• _Required action_
Your answer should be every line of the records that contains the word "redirect".
-- Data provided follows --
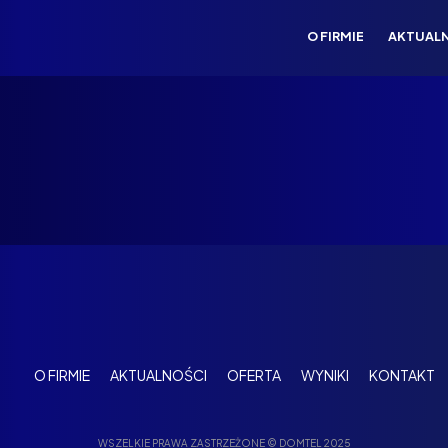
O FIRMIE
AKTUAL
O FIRMIE
AKTUALNOŚCI
OFERTA
WYNIKI
KONTAKT
WSZELKIE PRAWA ZASTRZEŻONE © DOMTEL 2025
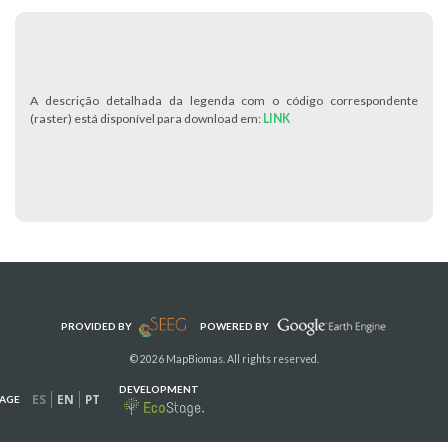
A descrição detalhada da legenda com o código correspondente
(raster) está disponível para download em:
LINK
PROVIDED BY
POWERED BY
© 2026 MapBiomas. All rights reserved.
DEVELOPMENT
ES
EN
PT
AGE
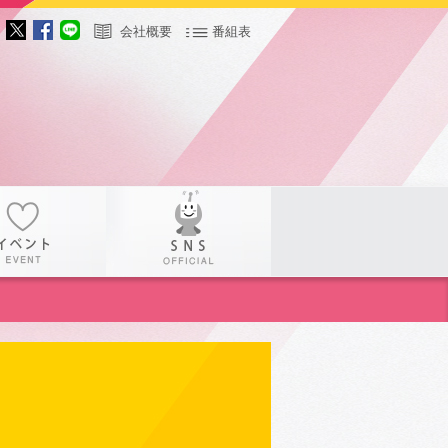
会社概要
番組表
サー
イベント
SNS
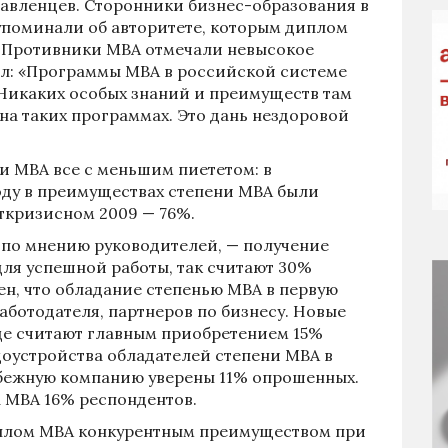
авленцев. Сторонники бизнес-образования в
упоминали об авторитете, которым диплом
. Противники МВА отмечали невысокое
л: «Программы MBA в российской системе
Никаких особых знаний и преимуществ там
 на таких программах. Это дань нездоровой
и МВА все с меньшим пиететом: в
оду в преимуществах степени МВА были
сткризисном 2009 — 76%.
 по мнению руководителей, — получение
для успешной работы, так считают 30%
н, что обладание степенью МВА в первую
работодателя, партнеров по бизнесу. Новые
еде считают главным приобретением 15%
доустройства обладателей степени МВА в
убежную компанию уверены 11% опрошенных.
 МВА 16% респондентов.
плом МВА конкурентным преимуществом при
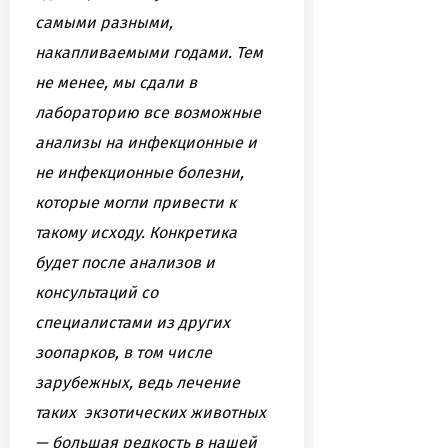
самыми разными,
накапливаемыми годами. Тем
не менее, мы сдали в
лабораторию все возможные
анализы на инфекционные и
не инфекционные болезни,
которые могли привести к
такому исходу. Конкретика
будет после анализов и
консультаций со
специалистами из других
зоопарков, в том числе
зарубежных, ведь лечение
таких экзотических животных
— большая редкость в нашей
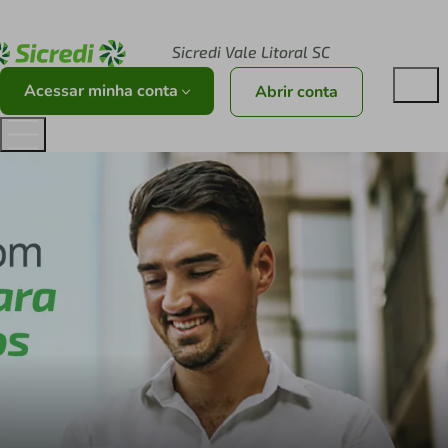
Acesse sicredi.com.br
Sicredi Vale Litoral SC
Acessar minha conta
Abrir conta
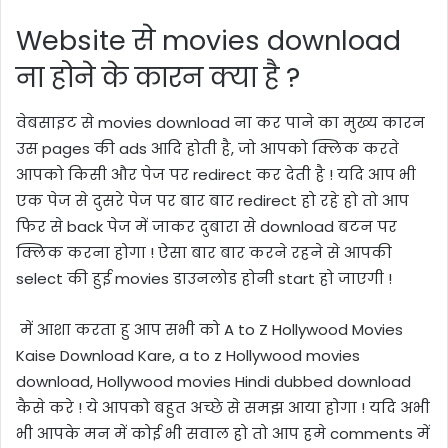
Website
से
movies download
ना होने के कारन क्या है ?
वेबसाइट से
movies download
ना कर पाने का मुख्य कारन
उस pages की ads आदि होती है, जो आपको क्लिक करते
आपको किसी और पेज पर redirect कर देती है ! यदि आप भी
एक पेज से दुसरे पेज पर बार बार redirect हो रहे हो तो आप
फिर से back पेज में जाकर दुबारा से download बटन पर
क्लिक करना होगा ! ऐसा बार बार करने रहने से आपकी
select की हुई movies डाउनलोड होनी start हो जाएगी !
में आशा करता हु आप सभी को A to Z Hollywood Movies
Kaise Download Kare,
a to z Hollywood movies
download
,
Hollywood movies Hindi dubbed download
कैसे करे ! ये आपको बहुत अच्छे से समझ आया होगा ! यदि अभी
भी आपके मन में कोई भी सवाल हो तो आप हमे comments में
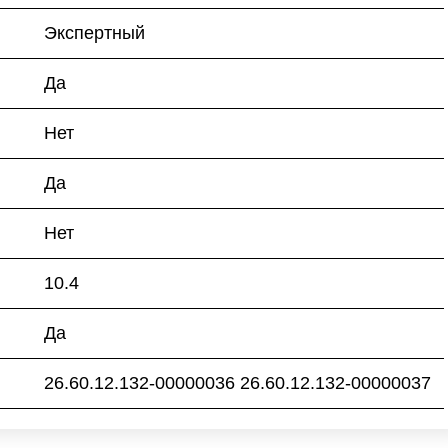
Экспертный
Да
Нет
Да
Нет
10.4
Да
26.60.12.132-00000036 26.60.12.132-00000037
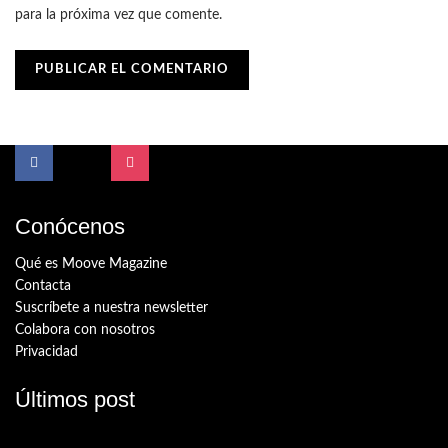
para la próxima vez que comente.
Conócenos
Qué es Moove Magazine
Contacta
Suscríbete a nuestra newsletter
Colabora con nosotros
Privacidad
Últimos post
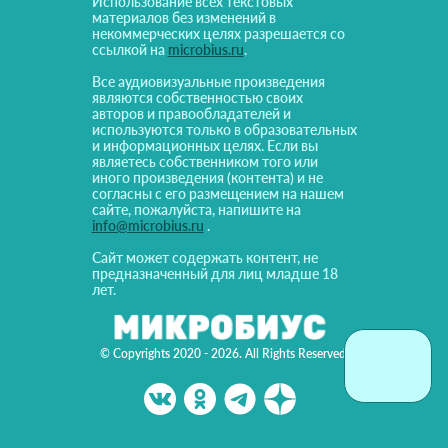
Использование всех текстовых
материалов без изменений в
некоммерческих целях разрешается со
ссылкой на
microbius.ru
.
Все аудиовизуальные произведения
являются собственностью своих
авторов и правообладателей и
используются только в образовательных
и информационных целях. Если вы
являетесь собственником того или
иного произведения (контента) и не
согласны с его размещением на нашем
сайте, пожалуйста, напишите на
info@microbius.ru
.
Сайт может содержать контент, не
предназначенный для лиц младше 18
лет.
© Copyrights 2020 - 2026. All Rights Reserved!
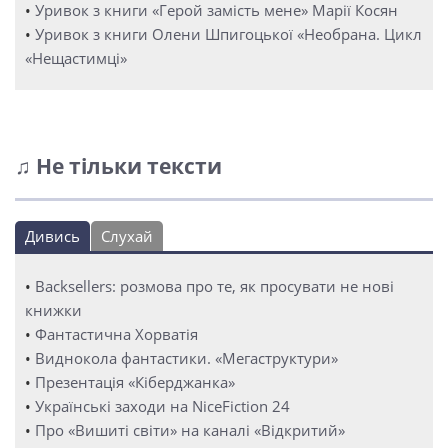
•
Уривок з книги «Герой замість мене» Марії Косян
•
Уривок з книги Олени Шпигоцької «Необрана. Цикл
«Нещастимці»
♫ Не тільки тексти
Дивись
Слухай
•
Backsellers: розмова про те, як просувати не нові
книжки
•
Фантастична Хорватія
•
Виднокола фантастики. «Мегаструктури»
•
Презентація «Кіберджанка»
•
Українські заходи на NiceFiction 24
•
Про «Вишиті світи» на каналі «Відкритий»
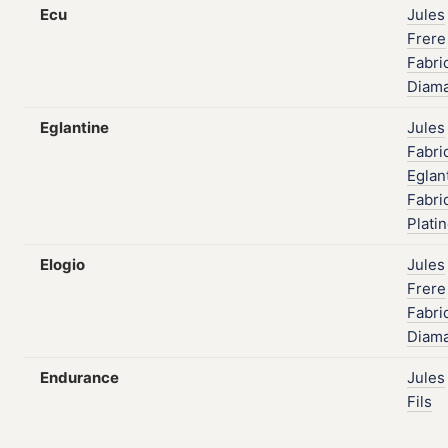
Ecu
Jules
Frere
Fabri
Diam
Eglantine
Jules
Fabri
Eglan
Fabri
Plati
Elogio
Jules
Frere
Fabri
Diam
Endurance
Jules
Fils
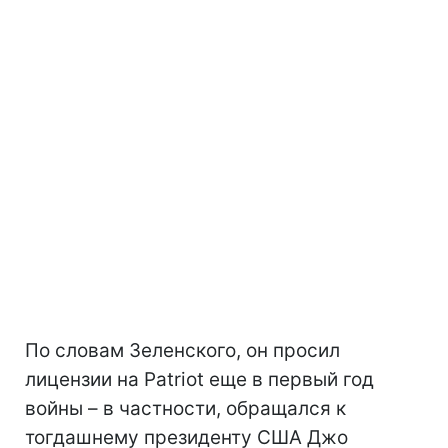
По словам Зеленского, он просил
лицензии на Patriot еще в первый год
войны – в частности, обращался к
тогдашнему президенту США Джо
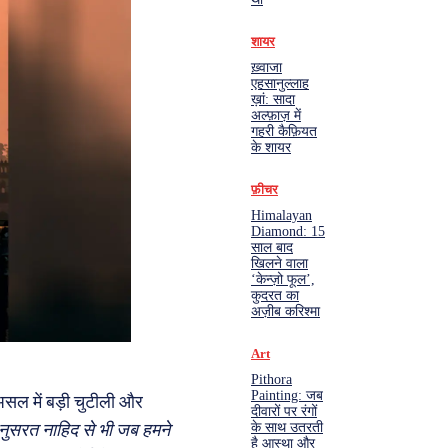
शायर
ख़्वाजा
एहसानुल्लाह
ख़ां: सादा
अल्फ़ाज़ में
गहरी कैफ़ियत
के शायर
फ़ीचर
Himalayan
Diamond: 15
साल बाद
खिलने वाला
‘केन्ज़ो फूल’,
कुदरत का
अज़ीब करिश्मा
Art
Pithora
Painting: जब
 असल में बड़ी चुटीली और
दीवारों पर रंगों
 नुसरत नाहिद से भी जब हमने
के साथ उतरती
है आस्था और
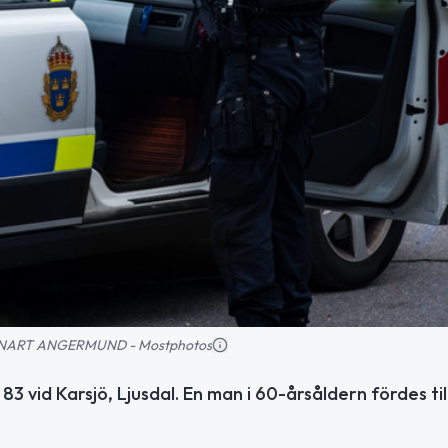
 LENNART ANGERMUND - Mostphotos
3 vid Karsjö, Ljusdal. En man i 60-årsåldern fördes til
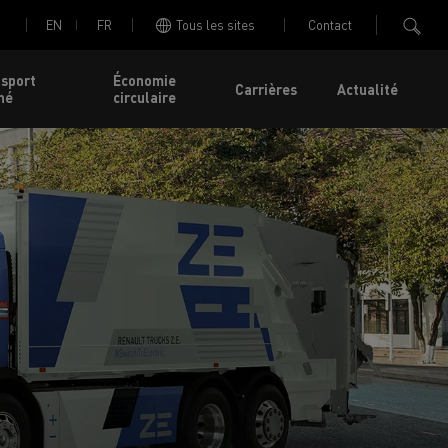
EN
FR
Tous les sites
Contact
nsport
Économie
Carrières
Actualité
né
circulaire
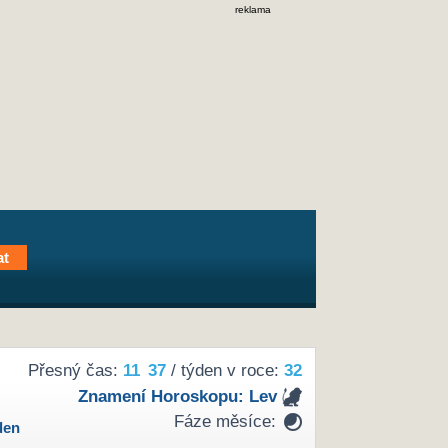
reklama
Přesný čas:
11
:
37
/ týden v roce:
32
Znamení Horoskopu:
Lev
Fáze měsíce:
den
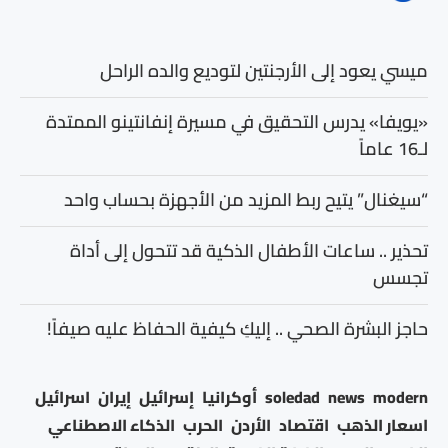
ميسي يعود إلى الأرجنتين لتوديع والده الراحل
«يويفا» يدرس التحقيق في مسيرة إنفانتينو الممتدة
لـ16 عاماً
“سيغنال” يتيح ربط المزيد من الأجهزة بحساب واحد
تحذير .. ساعات الأطفال الذكية قد تتحول إلى أداة
تجسس
حاجز البشرة الصحي .. إليكِ كيفية الحفاظ عليه صيفاً!
modern
news
soledad
أوكرانيا
إسرائيل
إيران
اسرائيل
اسعار الذهب
اقتصاد
الأردن
الحرب
الذكاء الاصطناعي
-- Data provided concluded --
• _Response area_
आपको किसी और पेज पर redirect कर देती है ! यदि आप भी
एक पेज से दुसरे पेज पर बार बार redirect हो रहे हो तो आप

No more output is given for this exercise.